Two-Hands shrugged. "A week or so at least," he replied. "Dahlaine has held winter back for quite some time, so it's likely to take her a while to get over her frustration. I've noticed that winter is like that. She hates it when she's not permitted to play with her toys. I wouldn't say that we've got much to worry about. Your fort here will give us all the protection we're likely to need. The bug-people are right out in the open, though, so this won't be a very pleasant time for them."
"Oh, the poor, poor babies," Gunda said with a wicked sort of grin. "Dear old Mama Vlagh will probably lose a lot of her children before this snowstorm goes away."
"It's not impossible," Two-Hands agreed. "They won't be able to see for more than a few feet, and there's nothing on that slope for them to see anyway, and nothing to shelter them.
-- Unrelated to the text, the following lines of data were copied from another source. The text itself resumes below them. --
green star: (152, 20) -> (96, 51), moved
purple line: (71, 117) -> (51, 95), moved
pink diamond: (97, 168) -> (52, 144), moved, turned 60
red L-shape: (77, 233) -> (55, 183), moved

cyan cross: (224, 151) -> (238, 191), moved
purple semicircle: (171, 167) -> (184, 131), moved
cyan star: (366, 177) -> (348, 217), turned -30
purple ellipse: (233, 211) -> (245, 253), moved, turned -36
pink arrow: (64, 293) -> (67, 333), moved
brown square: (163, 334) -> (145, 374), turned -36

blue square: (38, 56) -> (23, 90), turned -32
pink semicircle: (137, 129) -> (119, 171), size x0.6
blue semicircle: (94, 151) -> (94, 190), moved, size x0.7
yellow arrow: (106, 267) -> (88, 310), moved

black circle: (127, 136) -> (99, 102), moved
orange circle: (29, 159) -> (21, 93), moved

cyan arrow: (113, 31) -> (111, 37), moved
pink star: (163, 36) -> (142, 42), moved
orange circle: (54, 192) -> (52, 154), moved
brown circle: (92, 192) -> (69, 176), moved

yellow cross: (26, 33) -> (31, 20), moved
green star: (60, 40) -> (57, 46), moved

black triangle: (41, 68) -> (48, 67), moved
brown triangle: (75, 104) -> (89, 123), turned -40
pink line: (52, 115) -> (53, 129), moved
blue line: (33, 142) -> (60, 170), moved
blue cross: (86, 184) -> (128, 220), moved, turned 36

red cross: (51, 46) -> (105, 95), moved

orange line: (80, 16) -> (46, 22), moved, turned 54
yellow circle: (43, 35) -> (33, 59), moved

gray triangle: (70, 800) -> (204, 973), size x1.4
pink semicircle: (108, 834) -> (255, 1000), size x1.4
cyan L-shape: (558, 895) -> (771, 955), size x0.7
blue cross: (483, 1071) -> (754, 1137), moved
Most of them will probably be frozen solid by the time spring arrives."
Gunda pulled his bison-hide cloak tighter about him. "Have you seen all that you need to see, Longbow?" he asked the tall archer. "I'd really like to get back inside where it's warm. My feet are starting to get very cold."
"Let's go back inside, then," Longbow agreed.
They went on back down the narrow stairway to the lower part of the fort and rejoined Sleeps-With-Dogs and the farmer Omago from Veltan's Domain in a sizeable room with a solid stove standing against one of the rock walls. Two-Hands had noticed that the Trogites were very fond of stoves, in spite of the fact that their homeland almost never received much snow.
"Is that snowstorm out there letting up at all?" Sleeps-With-Dogs asked.
"I'd say that it's getting worse," Longbow told his friend.
"Ah, well," Sleeps-With-Dogs said, "this lodge made of stone should hold it off. Are the bug-people up to anything?"
"That's just a bit hard to say," Longbow replied. "The snow's so thick that we couldn't see more than a few feet."
"How cold would you say it is out there?" Omago asked.